Personality: “Bright, dignified, serious minded[…]Aloof with outsiders, Chows accept new friendships if introductions are made by their owner, who is the center of the universe for these eternally loyal dogs.”
The Judge’s Viewpoint
Aside from being a Chow Chow breeder, Sangkunakup is also a sought-after judge in the international dog show circuit.
When asked to describe the defining characteristics of the Chow Chow, Sangkunakup deferred to the American Kennel Club breed standard:
“An ancient breed of northern Chinese origin, this all-purpose dog of China was used for hunting,
herding, pulling, and protection of the home. While primarily a companion today, his working
origin must always be remembered when assessing true Chow type.
A powerful, sturdy, squarely built, upstanding dog of arctic type, medium in size with strong muscular development and heavy bone. The body is compact, short coupled, broad and deep, the tail set high and carried closely to the back, the whole supported by four straight, strong, sound legs. Viewed from the side, the hind legs have little apparent angulation and the hock joint and metatarsals are directly beneath the hip joint. It is this structure which produces the characteristic shorter, stilted gait unique to the breed.
The large head with broad, flat skull and short, broad and deep muzzle is proudly carried and accentuated by a ruff. Elegance and substance must be combined into a well balanced whole, never so massive as to outweigh his ability to be active, alert and agile. Clothed in a smooth or an offstanding rough double coat, the Chow is a masterpiece of beauty, dignity and naturalness.
Essential to true Chow type are his unique blue-black tongue, scowling expression and stilted gait.”
Described by the Federacion Cynologique International as “essentially well balanced: leonine in appearance, with a proud, dignified bearing,” the Chow Chow’s sturdy frame asserts the breed’s Arctic roots. Classified as an ancient breed—one of fourteen contemporary dogs bearing the most similar genetic material to wolves—the Chow Chow is believed to be the companion dogs of the northern tribes that invaded China in the 11th century.
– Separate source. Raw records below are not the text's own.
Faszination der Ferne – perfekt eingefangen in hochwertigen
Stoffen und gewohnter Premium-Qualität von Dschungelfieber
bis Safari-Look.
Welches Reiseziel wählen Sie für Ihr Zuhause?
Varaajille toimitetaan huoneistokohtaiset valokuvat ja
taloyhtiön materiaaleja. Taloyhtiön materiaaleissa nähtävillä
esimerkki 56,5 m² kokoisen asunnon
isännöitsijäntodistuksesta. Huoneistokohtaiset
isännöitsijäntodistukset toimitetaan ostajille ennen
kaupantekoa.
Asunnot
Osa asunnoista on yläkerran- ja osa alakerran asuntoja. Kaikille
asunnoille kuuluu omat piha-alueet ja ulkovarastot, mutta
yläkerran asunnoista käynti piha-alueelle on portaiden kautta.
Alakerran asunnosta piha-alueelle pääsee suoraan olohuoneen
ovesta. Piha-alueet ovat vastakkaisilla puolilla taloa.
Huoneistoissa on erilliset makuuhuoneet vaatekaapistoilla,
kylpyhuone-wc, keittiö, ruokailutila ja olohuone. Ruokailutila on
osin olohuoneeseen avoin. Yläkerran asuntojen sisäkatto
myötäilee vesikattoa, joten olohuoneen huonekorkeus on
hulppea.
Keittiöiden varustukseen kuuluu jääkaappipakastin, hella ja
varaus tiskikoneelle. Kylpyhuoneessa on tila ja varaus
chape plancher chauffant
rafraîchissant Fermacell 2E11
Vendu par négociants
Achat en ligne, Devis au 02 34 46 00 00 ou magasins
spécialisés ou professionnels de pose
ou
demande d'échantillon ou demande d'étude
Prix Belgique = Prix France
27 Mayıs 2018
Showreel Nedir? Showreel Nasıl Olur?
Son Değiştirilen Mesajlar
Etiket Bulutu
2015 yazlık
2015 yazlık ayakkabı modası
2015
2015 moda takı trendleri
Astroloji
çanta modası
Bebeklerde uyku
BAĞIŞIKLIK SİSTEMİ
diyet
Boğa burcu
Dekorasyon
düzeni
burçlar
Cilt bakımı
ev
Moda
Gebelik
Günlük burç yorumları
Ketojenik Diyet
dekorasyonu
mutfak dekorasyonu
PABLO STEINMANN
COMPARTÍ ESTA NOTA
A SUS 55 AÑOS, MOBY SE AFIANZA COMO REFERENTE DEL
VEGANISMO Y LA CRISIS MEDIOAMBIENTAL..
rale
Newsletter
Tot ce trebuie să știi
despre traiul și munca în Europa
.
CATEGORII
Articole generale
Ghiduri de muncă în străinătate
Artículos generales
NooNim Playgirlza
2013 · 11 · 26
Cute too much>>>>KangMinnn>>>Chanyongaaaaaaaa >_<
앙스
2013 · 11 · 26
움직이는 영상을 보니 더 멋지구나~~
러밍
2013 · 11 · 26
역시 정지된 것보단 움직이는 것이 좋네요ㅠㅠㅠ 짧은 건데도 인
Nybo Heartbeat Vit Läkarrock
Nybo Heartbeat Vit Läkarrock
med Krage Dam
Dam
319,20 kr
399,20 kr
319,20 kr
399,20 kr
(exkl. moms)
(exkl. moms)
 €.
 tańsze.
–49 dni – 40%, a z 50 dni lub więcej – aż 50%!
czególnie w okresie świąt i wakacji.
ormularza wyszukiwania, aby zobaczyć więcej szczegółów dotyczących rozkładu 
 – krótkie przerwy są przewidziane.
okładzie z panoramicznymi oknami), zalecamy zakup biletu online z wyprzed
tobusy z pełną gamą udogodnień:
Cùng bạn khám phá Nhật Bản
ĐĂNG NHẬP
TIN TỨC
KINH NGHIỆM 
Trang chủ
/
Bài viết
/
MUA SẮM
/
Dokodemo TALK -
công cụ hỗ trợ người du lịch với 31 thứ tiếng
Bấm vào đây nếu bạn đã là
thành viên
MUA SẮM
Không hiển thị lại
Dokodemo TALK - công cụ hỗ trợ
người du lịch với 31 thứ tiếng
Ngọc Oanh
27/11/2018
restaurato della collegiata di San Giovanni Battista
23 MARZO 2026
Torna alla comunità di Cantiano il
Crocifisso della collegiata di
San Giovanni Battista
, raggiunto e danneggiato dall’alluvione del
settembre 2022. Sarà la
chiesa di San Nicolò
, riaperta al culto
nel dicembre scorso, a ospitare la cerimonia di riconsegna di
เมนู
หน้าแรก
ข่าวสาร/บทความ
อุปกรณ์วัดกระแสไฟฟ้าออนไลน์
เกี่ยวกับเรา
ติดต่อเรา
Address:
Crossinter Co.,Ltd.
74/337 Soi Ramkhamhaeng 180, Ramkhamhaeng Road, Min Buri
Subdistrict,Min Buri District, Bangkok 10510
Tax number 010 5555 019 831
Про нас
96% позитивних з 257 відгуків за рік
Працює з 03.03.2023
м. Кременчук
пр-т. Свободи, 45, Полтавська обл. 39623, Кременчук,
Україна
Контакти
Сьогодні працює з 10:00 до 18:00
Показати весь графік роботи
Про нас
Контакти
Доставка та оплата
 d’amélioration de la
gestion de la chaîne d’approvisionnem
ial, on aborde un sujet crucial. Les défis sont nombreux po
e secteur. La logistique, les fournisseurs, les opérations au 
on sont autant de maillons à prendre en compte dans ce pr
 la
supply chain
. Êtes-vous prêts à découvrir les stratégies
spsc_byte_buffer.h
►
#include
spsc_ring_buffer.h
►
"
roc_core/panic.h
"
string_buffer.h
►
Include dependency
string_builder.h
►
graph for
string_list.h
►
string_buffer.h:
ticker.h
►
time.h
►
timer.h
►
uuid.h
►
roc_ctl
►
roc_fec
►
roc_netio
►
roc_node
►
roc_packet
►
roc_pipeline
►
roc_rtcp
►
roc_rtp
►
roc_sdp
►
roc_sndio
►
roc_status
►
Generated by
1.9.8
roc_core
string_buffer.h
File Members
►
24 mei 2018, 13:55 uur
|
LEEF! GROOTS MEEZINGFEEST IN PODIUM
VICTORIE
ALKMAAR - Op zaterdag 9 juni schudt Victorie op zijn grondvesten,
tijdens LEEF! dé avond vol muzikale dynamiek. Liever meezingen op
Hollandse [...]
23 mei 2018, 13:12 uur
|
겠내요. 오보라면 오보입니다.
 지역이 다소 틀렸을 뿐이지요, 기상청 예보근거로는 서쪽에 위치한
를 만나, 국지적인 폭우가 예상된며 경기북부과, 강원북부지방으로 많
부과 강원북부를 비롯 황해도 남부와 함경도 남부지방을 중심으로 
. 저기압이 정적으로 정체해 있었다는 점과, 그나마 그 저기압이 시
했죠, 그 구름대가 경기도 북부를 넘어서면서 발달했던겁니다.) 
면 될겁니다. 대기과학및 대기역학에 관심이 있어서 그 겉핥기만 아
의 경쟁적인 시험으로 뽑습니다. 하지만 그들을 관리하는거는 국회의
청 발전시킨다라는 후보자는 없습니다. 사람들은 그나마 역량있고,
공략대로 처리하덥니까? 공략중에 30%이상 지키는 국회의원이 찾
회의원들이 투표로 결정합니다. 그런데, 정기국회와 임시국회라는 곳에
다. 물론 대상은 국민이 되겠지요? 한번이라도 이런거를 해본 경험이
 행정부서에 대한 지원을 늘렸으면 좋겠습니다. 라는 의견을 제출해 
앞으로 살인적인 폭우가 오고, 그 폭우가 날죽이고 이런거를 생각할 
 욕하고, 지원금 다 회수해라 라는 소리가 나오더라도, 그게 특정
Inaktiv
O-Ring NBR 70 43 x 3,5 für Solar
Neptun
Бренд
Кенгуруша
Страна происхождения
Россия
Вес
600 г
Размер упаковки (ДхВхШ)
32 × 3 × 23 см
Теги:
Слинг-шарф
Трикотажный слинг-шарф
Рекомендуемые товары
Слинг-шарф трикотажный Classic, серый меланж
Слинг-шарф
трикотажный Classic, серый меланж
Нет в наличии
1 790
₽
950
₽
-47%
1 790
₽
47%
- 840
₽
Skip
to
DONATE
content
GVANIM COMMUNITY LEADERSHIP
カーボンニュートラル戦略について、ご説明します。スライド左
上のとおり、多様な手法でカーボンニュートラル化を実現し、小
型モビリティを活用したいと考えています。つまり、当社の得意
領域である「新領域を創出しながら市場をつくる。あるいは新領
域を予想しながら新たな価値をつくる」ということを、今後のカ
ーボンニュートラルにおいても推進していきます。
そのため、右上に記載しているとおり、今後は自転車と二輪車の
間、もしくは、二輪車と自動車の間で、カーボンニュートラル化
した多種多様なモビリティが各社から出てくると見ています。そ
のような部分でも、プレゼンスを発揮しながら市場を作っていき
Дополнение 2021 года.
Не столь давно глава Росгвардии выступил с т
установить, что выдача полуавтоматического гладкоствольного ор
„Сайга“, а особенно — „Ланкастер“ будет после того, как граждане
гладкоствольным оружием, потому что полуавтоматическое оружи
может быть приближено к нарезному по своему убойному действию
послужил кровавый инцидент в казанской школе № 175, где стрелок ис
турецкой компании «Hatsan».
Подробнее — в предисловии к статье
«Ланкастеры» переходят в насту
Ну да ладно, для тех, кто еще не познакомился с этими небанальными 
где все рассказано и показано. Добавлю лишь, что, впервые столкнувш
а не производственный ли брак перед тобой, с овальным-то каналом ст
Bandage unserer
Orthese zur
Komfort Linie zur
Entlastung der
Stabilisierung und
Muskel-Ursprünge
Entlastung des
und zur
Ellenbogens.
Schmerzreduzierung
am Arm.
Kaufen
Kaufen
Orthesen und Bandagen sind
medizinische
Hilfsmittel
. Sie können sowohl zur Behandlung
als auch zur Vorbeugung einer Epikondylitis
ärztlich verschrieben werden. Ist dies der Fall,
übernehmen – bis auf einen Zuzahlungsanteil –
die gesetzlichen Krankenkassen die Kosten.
Richard G. Beauchamp writes, “These barbarian invaders had dogs of formidable size that were described as having black tongues and being so fierce that they could easily bring down humans as if they were straws. These warrior dogs sometimes resembled lions in color as well as in their head characteristics. They also had long claws and shaggy manes that covered their necks.“
These dogs were hunters and guards, and were also used to herd livestock.
The 18th century saw British sailors docking at Chinese ports; some of them would bring Chow Chows with them on their return voyage, thus inadvertently giving the breed its name. According to the American Kennel Club, which officially recognized the breed in 1903, “the name ‘Chow Chow’ has little basis for its origin in China; it is believed that expression evolved from the pidgin-English term for articles brought from any part of the Oriental Empire during the latter part of the 18th century.”
This appeared as “It’s Chow Time” in Animal Scene’s June 2016 issue.